Biomarker studies demonstrated down regulation of IGF-1R levels on blood granulocytes, with no significant changes in the levels of IGF-1R’s stimulatory and inhibitory ligands IGF-1 and IGFBP-3. This is in contrast to other antibodies where an increase in IGF-1 has been documented [1113]. For example, at the 9 mg/kg dose of R1507, IGF-1 increased by 250 % from baseline and after 7 doses the mean percentage ranged from 100 to 350 % for all dose levels[12]. The only study reporting levels of the inhibitory ligand IGF-BP3 also noted an increase in these levels[13]. The difference in the levels of stimulatory or inhibitory ligands is of unclear significance. Studies of other targeted therapies have reported increases in the concentration of receptor ligands over time [17, 18]. A key difference may be that BIIB022, unlike all the other IGF-1R antibodies, is not a competitive inhibitor of the ligand binding sites, which might explain the lack of alteration of these levels. An alternative explanation of the lack of effect on ligands is that BIIB022 for some reason was not having a therapeutic effect. Against this interpretation, however, is the observed decrease in IGF-1R levels on PMNs as well as the metabolic responses on PET scans. We only collected serum levels of ligands and therefore cannot comment on effects on intratumoral ligand levels, which would require on-study biopsies.
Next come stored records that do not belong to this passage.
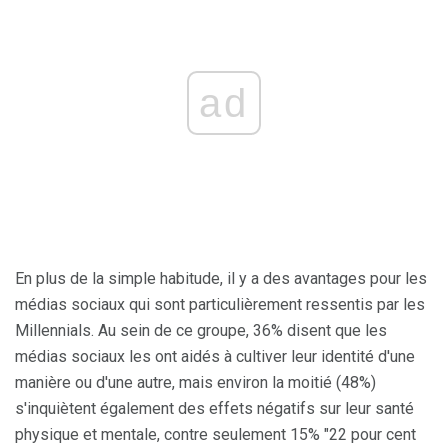
ad
En plus de la simple habitude, il y a des avantages pour les
médias sociaux qui sont particulièrement ressentis par les
Millennials. Au sein de ce groupe, 36% disent que les
médias sociaux les ont aidés à cultiver leur identité d'une
manière ou d'une autre, mais environ la moitié (48%)
s'inquiètent également des effets négatifs sur leur santé
physique et mentale, contre seulement 15% "22 pour cent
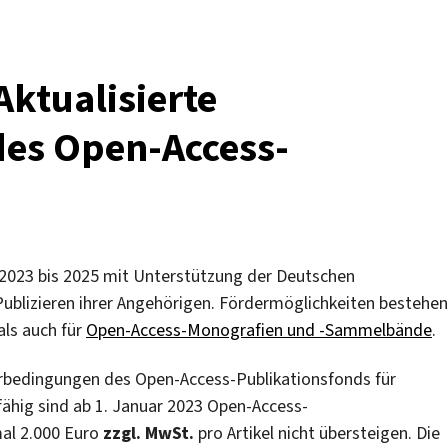
Aktualisierte
es Open-Access-
um 2023 bis 2025 mit Unterstützung der Deutschen
blizieren ihrer Angehörigen. Fördermöglichkeiten bestehen
als auch für
Open-Access-Monografien und -Sammelbände
.
rbedingungen des Open-Access-Publikationsfonds für
fähig sind ab 1. Januar 2023 Open-Access-
al 2.000 Euro
zzgl. MwSt.
pro Artikel nicht übersteigen. Die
In conclusion, BIIB022 was found to be well tolerated at doses ranging from 1.5 to 30 mg/kg given intravenously every 3 weeks. The toxicity profile was similar to other anti-IGF-1R mAbs with the exception of hyperglycemia, which was not observed in our study, and our observation of prolonged QTc associated with a transient wall motion abnormality in one patient receiving BIIB022. In general, the therapeutic benefits of IGF-1R inhibitors have been disappointing, but there have been some limited responses and instances of disease stabilization in patients with sarcomas [12, 14, 15, 19]. This suggests that IGF-1R inhibitors may yet play a role in the anti-cancer armamentarium, if a reliable biomarker of disease sensitivity can be found in order to allow for rational patient selection and optimization of the risk:benefit ratio.